I mention this incident—the sort of thing that must have existed everywhere, if one had eyes to see it—merely because it gave a glimpse through the veil of public optimism into the wells of sorrow hidden for the sake of public duty. Military and official Berlin was "staged," one might almost say. It was on show to impress the neutral stranger, no less than its own inhabitants, with the glorious sense of victory.
But beneath it lay untold suffering which could be endured only because of such united loyalty and team play as the world has seldom seen.
This undercurrent of suffering, which increased week by week as the writing on the wall grew longer, was in pitiful contrast to the enthusiasm with which the women sent their men and sons away to war. More than once I watched troops drilling at Spandau Hof, the great barracks and training-grounds, a few kilometers west of the city. When, on the evening of my first visit, a half dozen battalions of Landwehr, just whipped into shape, entrained for the front, the people threw bits of earth upon them, and, according to custom, stuck green twigs in the end of every Mauser barrel, that each man might carry a bit of the Vaterland with him on to the enemy's soil. In unspotted field uniforms, and helmets still without the green-gray canvas service covering, they clattered past the reviewing officers, each right leg coming down with the thumping goose-step salute, until halls and barracks echoed with the staccato tread of thousands of hob-nailed boots. The lusty military band blazoned out "Die Wacht am Rhein" and other martial airs, until the creepers began to run up and down your back and you felt a lump rising in your throat. Friends, relatives, widows, mothers already in black for other sons, and more than the usual hurrahing crowd had gathered under the arch leading to the railway track. As the close-locked fours went through the gate, the people broke the ranks and pounded each man on the back, while all the time the crowd was shouting.
I asked my neighbor what they were calling.
A German friend in the group explained: "The people shout 'congratulations!'"
At that moment a Red Cross train returning with twenty carloads of wounded stood on the siding. Scores of bandaged heads and limp arms stuck out of the windows,—these were the slightly wounded, —and even the half-dead figures strapped to the cots turned feebly toward the marching troops. Most of these also waved, and those who were physically able shouted the same words—"Bravo!" "Congratulations!" "Bravo!!"

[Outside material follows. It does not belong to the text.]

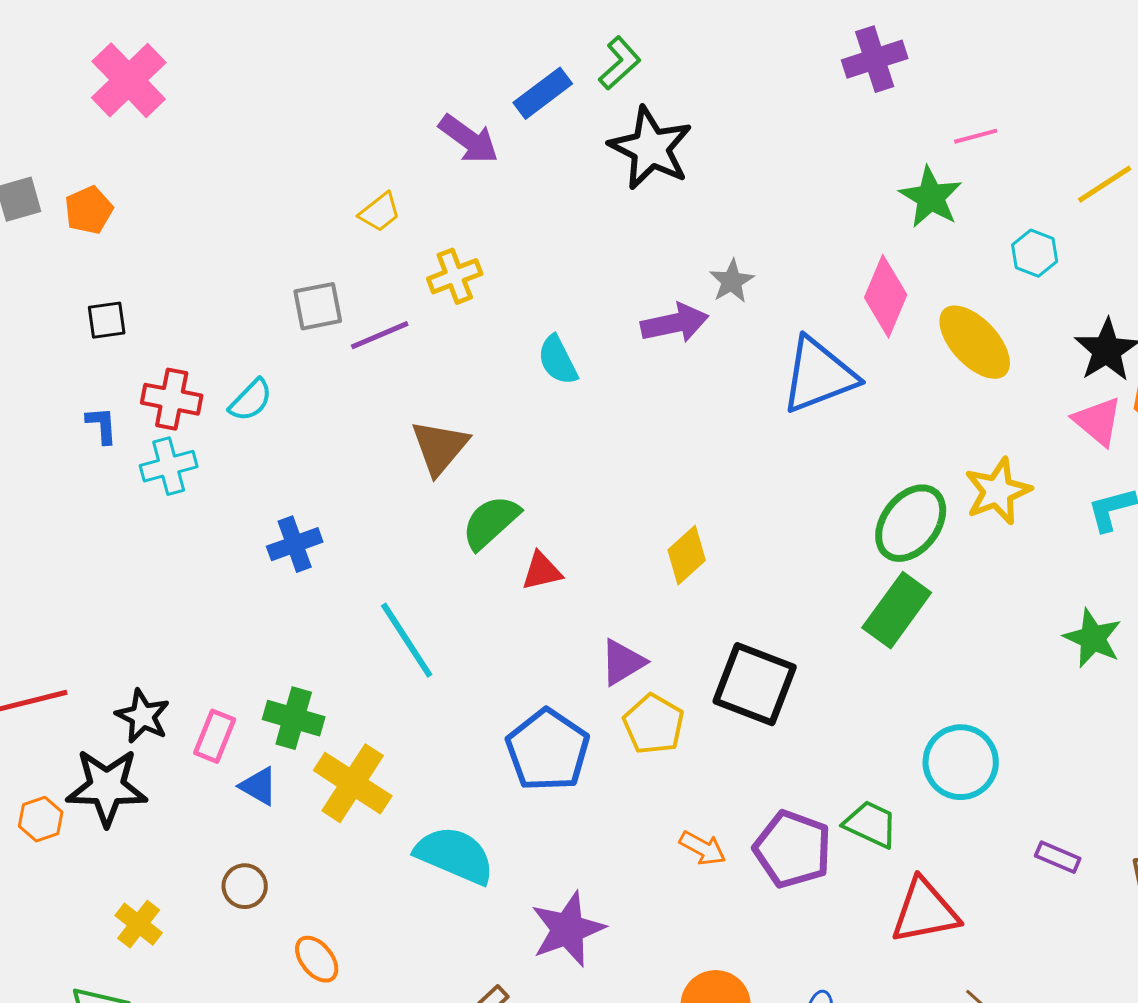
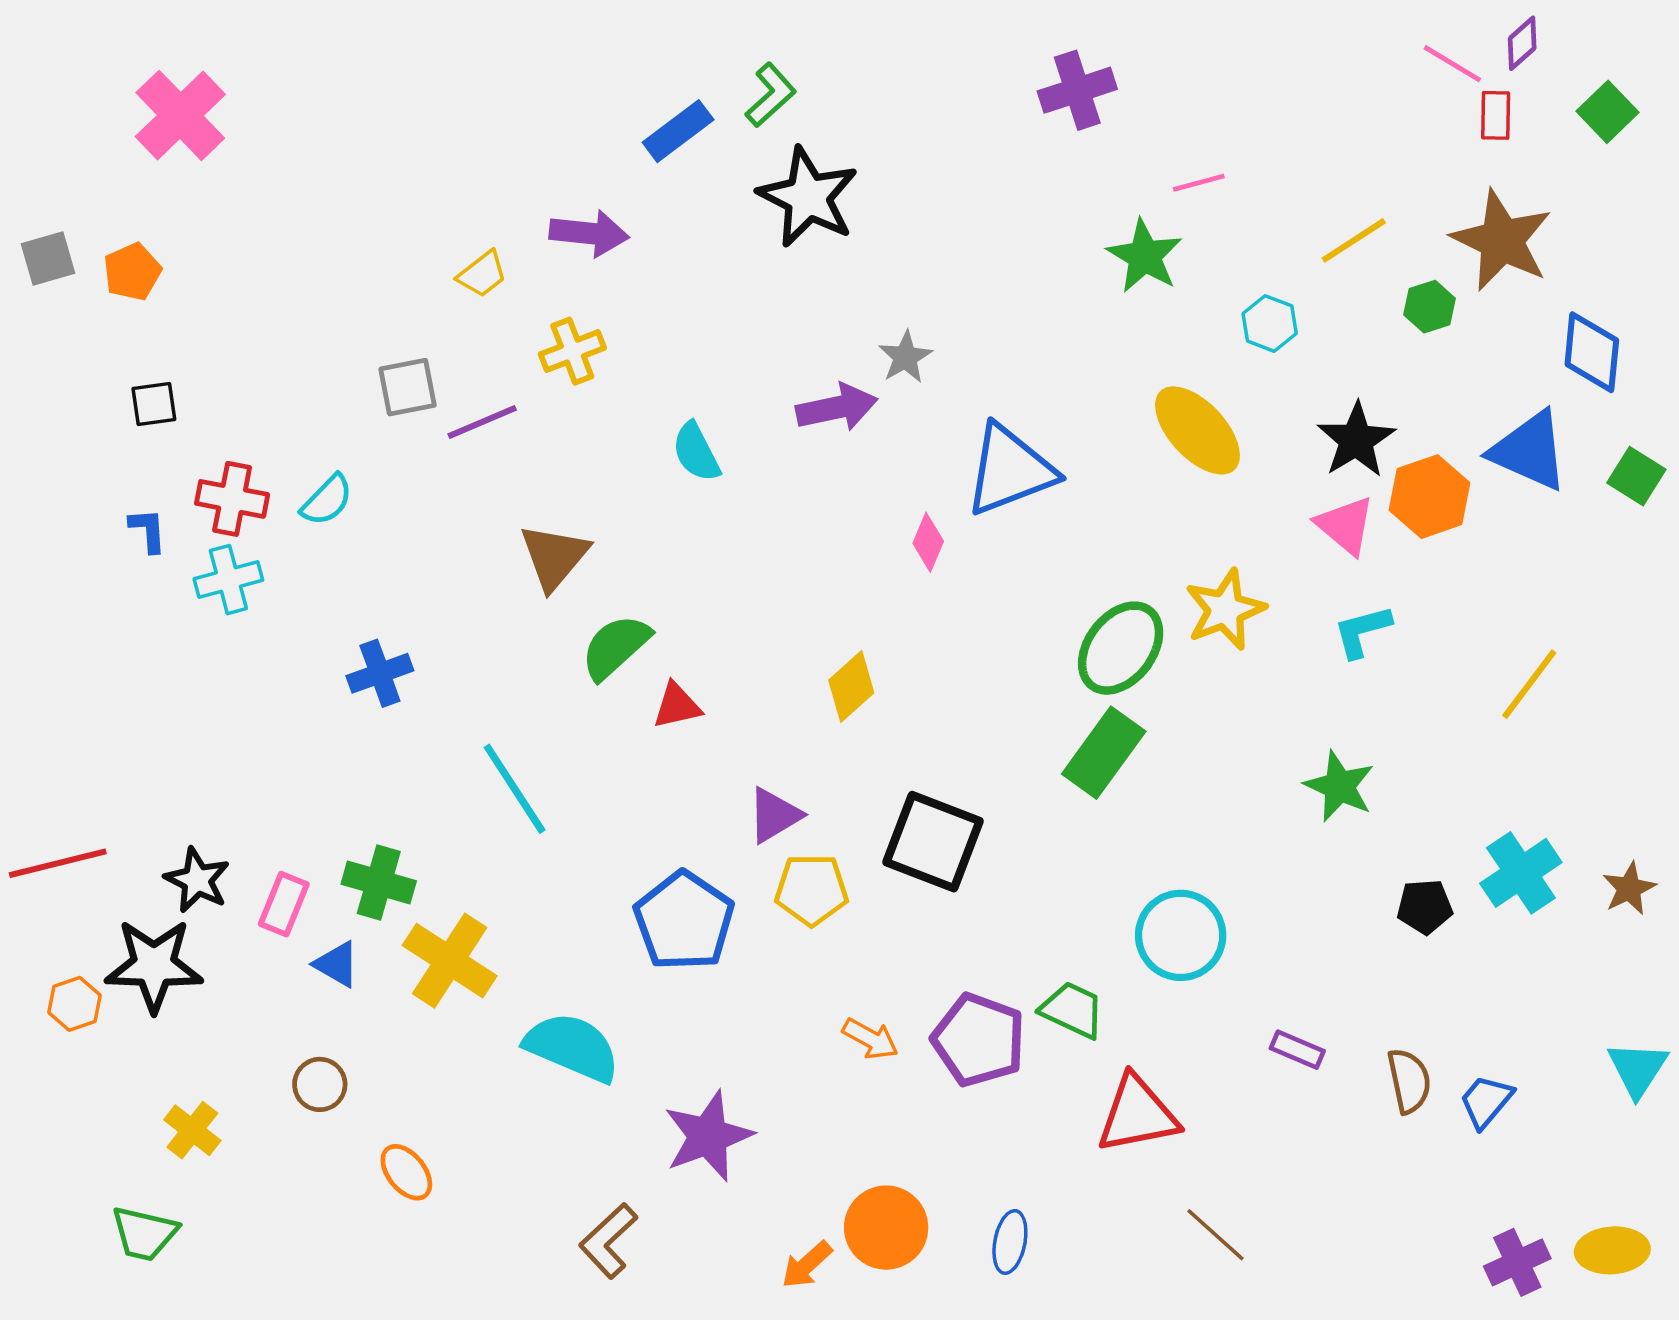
purple arrow: (469, 139) -> (589, 233), moved, turned -30
pink diamond: (886, 296) -> (928, 542), moved, size x0.6
yellow pentagon: (654, 724) -> (812, 890), turned -30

That is the way after many months of war that the women and children send their men away—no regrets, no holding back. "Good luck! Good work! You've got a chance to die for Germany!!"

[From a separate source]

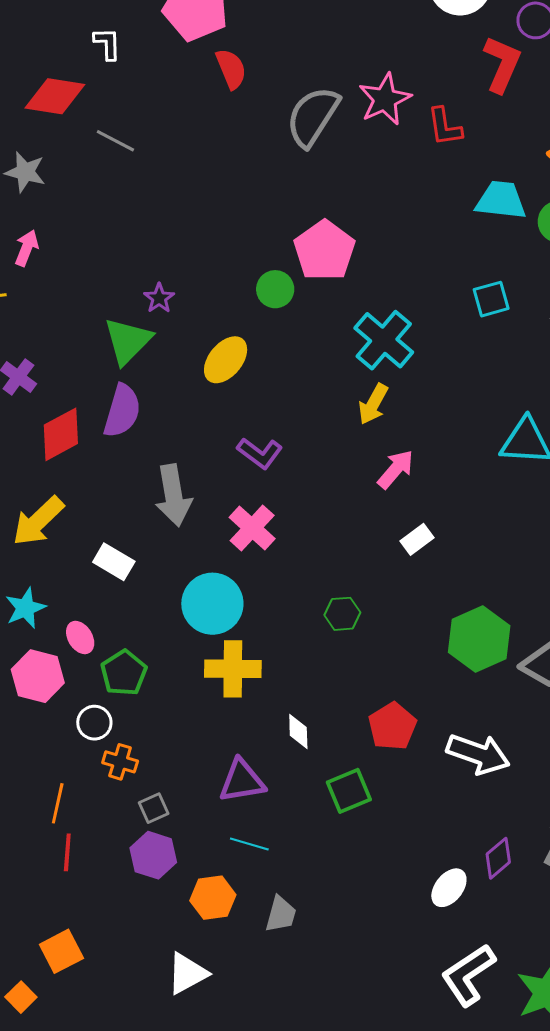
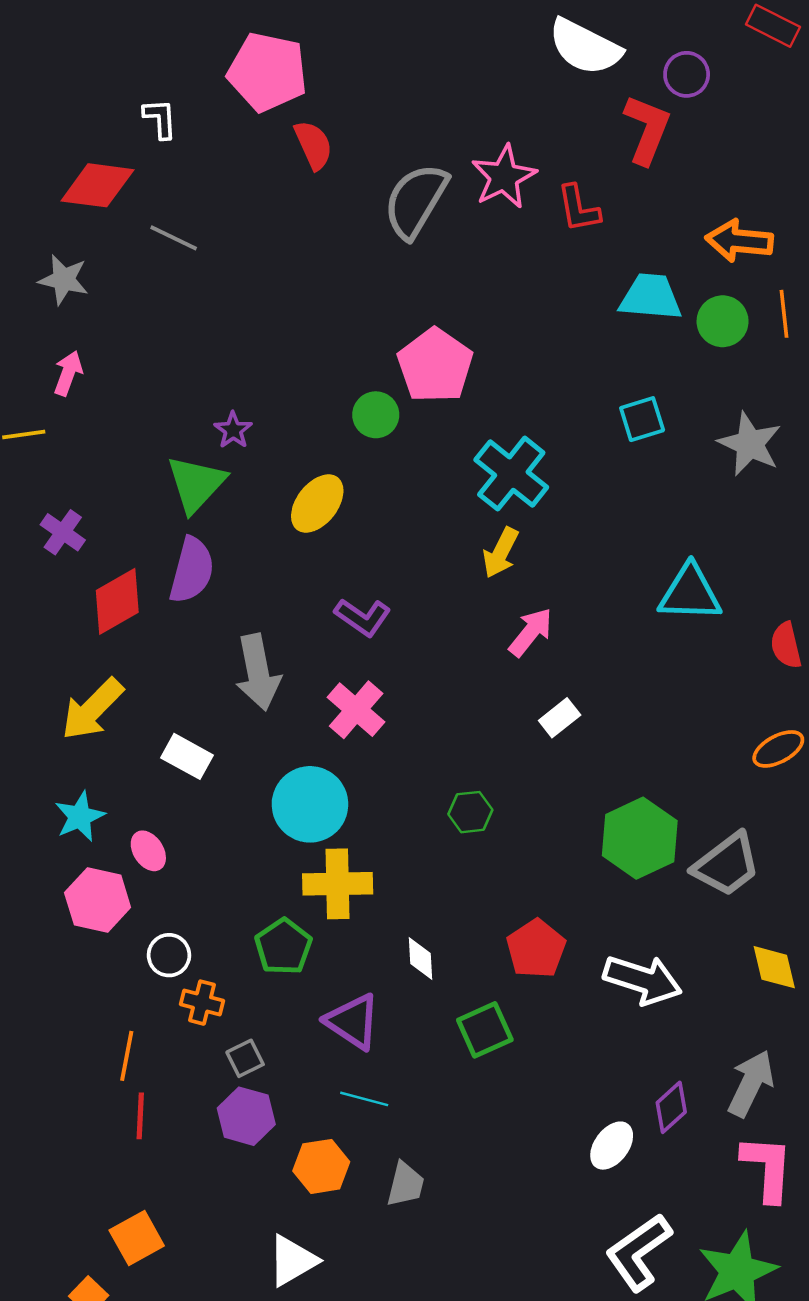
green pentagon: (124, 673) -> (283, 947), moved
purple triangle: (242, 781) -> (353, 1022), turned 45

Such a spirit, and with it a sincerity of purpose that could only come from the conviction of right, is typical of the rank and file of citizens. It cannot fail to impress the neutral stranger, though he has traveled far in other countries at war and seen and lived with their citizens and soldiers. One was forced to believe that the militarists acted in conformity with the feelings of the whole people, and that this hideous war was not merely the result of personal ambition. Except, of course, among the soldiers the belief was most noticeable among the lower classes. One found it among the peasants, one's neighbor in the day coach, the artisan, the shopkeeper. You might reason with a professor, a doctor, or perhaps an official in the Foreign Office at Berlin. But it was not safe to try it on a sturdy peasant with three sons on the firing line. It was like telling a man his mother is no better than she should be.
From the Log
"Among both fighters and those left at home, there is distinctly less of the matinee hero business than in either England or France. The high official in the civil government who said that the women were the best fighters in the German army was not so far from the truth. The pluck of the women is astonishing. There isn't the slightest display of sorrow or call for sympathy. You see them everywhere in the streets, cafes, and shops of Berlin; not in such great numbers, however, as in the lesser provinces and the smaller towns, where the drain of men is enormously heavier.